### What is expected
Give back exactly the lines running from the line with "jusqu’en 2011. Depuis" to the end of the entries, and only those lines.

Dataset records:
====================
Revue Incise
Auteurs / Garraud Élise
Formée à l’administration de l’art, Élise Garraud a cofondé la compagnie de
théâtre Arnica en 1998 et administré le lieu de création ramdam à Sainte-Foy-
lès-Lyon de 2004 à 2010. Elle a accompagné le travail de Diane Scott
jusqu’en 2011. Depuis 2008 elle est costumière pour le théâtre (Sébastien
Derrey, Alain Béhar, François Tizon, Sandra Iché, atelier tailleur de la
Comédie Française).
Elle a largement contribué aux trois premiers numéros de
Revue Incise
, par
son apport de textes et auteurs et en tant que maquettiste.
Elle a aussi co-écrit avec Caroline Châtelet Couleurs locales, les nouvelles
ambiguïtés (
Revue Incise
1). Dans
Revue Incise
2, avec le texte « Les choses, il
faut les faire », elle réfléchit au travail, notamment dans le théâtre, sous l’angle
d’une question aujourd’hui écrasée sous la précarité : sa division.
====================
### Output for this exercise
jusqu’en 2011. Depuis 2008 elle est costumière pour le théâtre (Sébastien
Derrey, Alain Béhar, François Tizon, Sandra Iché, atelier tailleur de la
Comédie Française).
Elle a largement contribué aux trois premiers numéros de
Revue Incise
, par
son apport de textes et auteurs et en tant que maquettiste.
Elle a aussi co-écrit avec Caroline Châtelet Couleurs locales, les nouvelles
ambiguïtés (
Revue Incise
1). Dans
Revue Incise
2, avec le texte « Les choses, il
faut les faire », elle réfléchit au travail, notamment dans le théâtre, sous l’angle
d’une question aujourd’hui écrasée sous la précarité : sa division.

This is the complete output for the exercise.